-- DATASET EXTRACT follows --
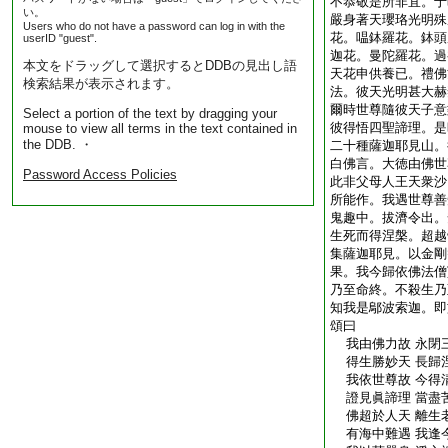
不恭敬是所非宜。于
い。
嚴身著天瓔珞光明殊
Users who do not have a password can log in with the
花。嗢鉢羅花。鉢頭
userID "guest".
迦花。曼陀羅花。過
本文をドラッグして選択するとDDBの見出し語
天花申供養已。禮佛
検索結果が表示されます。
法。彼天光明甚大赫
爾時世尊隨彼天子意
Select a portion of the text by dragging your
彼得悟四聖諦理。是
mouse to view all terms in the text contained in
the DDB. ・
二十種薩迦耶見山。
白佛言。大徳由佛世
Password Access Policies
此非父母人王天衆沙
所能作。我遇世尊善
鬼趣中。拔濟令出。
生死而得涅槃。超越
集薩迦耶見。以金剛
果。我今歸依佛法僧
乃至命終。不殺生乃
知我是鄔波索迦。即
頌曰
我由佛力故 永閉
得生勝妙天 長歸
我依世尊故 今得
證見眞諦理 當盡
佛超於人天 離生
有海中難遇 我逢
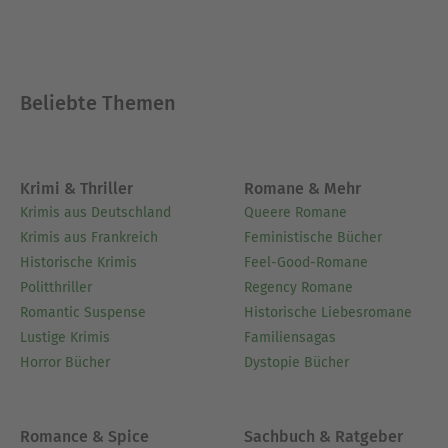
Beliebte Themen
Krimi & Thriller
Romane & Mehr
Krimis aus Deutschland
Queere Romane
Krimis aus Frankreich
Feministische Bücher
Historische Krimis
Feel-Good-Romane
Politthriller
Regency Romane
Romantic Suspense
Historische Liebesromane
Lustige Krimis
Familiensagas
Horror Bücher
Dystopie Bücher
Romance & Spice
Sachbuch & Ratgeber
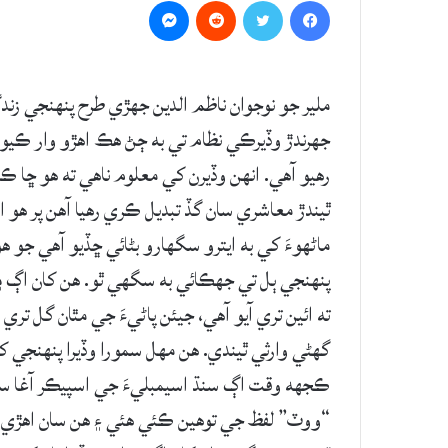
Messenger
Reddit
Twitter
Facebook
ملير جو نوجوان ناظم الدين جهڙي طرح پنهنجي زندگ
جهرندڙ وڏيرڪي نظام تي به ڄڻ هڪ اهڙو وار ڪيو آ
رهيو آهي. انهن وڏيرن کي معلوم ناهي ته هو ڇا ڪري
ٿيندڙ معاشري سان گڏ تبديل ڪري رهيا آهن پر هو 
ماڻهوءَ کي به ايترو سگهارو بڻائي ڇڏيو آهي جو 
پنهنجي ٻل تي جهڪائي به سگهي ٿو. هن کان اڳ ۾ ب
ته ائين تري آيو آهي، جيئن پاڻيءَ جي مٿان گل تري
گهڻي وارثي ٿيندي. هن مهل سمورا وڏيرا پنهنجي کل
ڪجهه وقت اڳ سنڌ اسيمبليءَ جي اسپيڪر آغا سراج
“ووٽ” لفظ جي توهين ڪئي هئي ۽ هن سان اهڙي ٿي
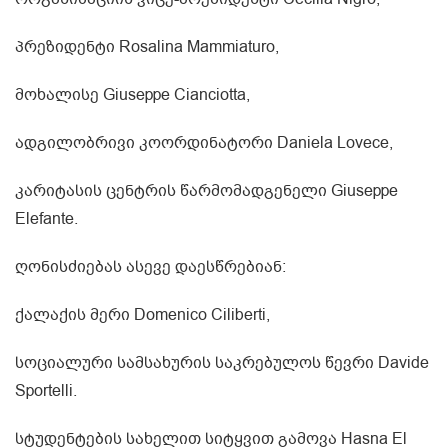
პრეზიდენტი Rosalina Mammiaturo,
მოხალისე Giuseppe Cianciotta,
ადგილობრივი კოორდინატორი Daniela Lovece,
კარიტასის ცენტრის წარმომადგენელი Giuseppe
Elefante.
ღონისძიებას ასევე დაესწრებიან:
ქალაქის მერი Domenico Ciliberti,
სოციალური სამსახურის საკრებულოს წევრი Davide
Sportelli.
სტუდენტების სახელით სიტყვით გამოვა Hasna El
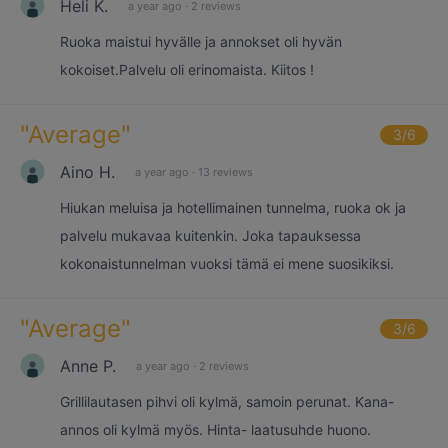
Heli K.
a year ago
·
2 reviews
Ruoka maistui hyvälle ja annokset oli hyvän
kokoiset.Palvelu oli erinomaista. Kiitos !
"
Average
"
3
/6
Aino H.
a year ago
·
13 reviews
Hiukan meluisa ja hotellimainen tunnelma, ruoka ok ja
palvelu mukavaa kuitenkin. Joka tapauksessa
kokonaistunnelman vuoksi tämä ei mene suosikiksi.
"
Average
"
3
/6
Anne P.
a year ago
·
2 reviews
Grillilautasen pihvi oli kylmä, samoin perunat. Kana-
annos oli kylmä myös. Hinta- laatusuhde huono.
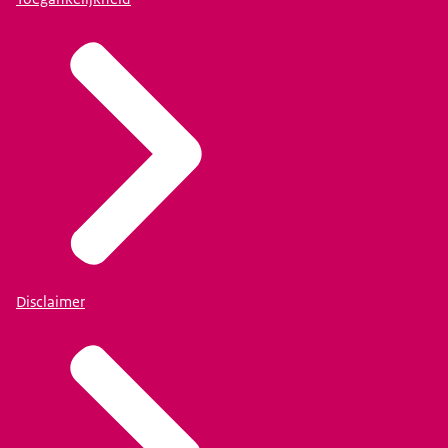
Disclaimer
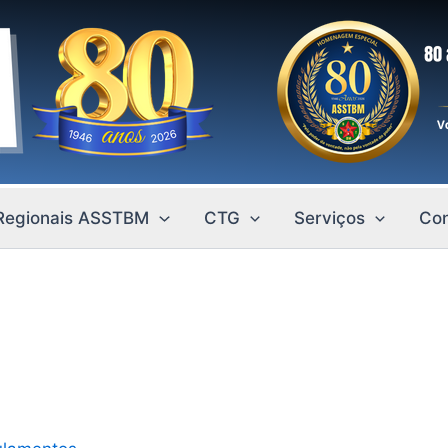
Regionais ASSTBM
CTG
Serviços
Con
-- DATASET EXTRACT concluded --
▶ ACTIVITY: The lines to copy are those in the records above containing the word "text".

▶ RESPONSE BOX:
Select a portion of the text by dragging your
mouse to view all terms in the text contained in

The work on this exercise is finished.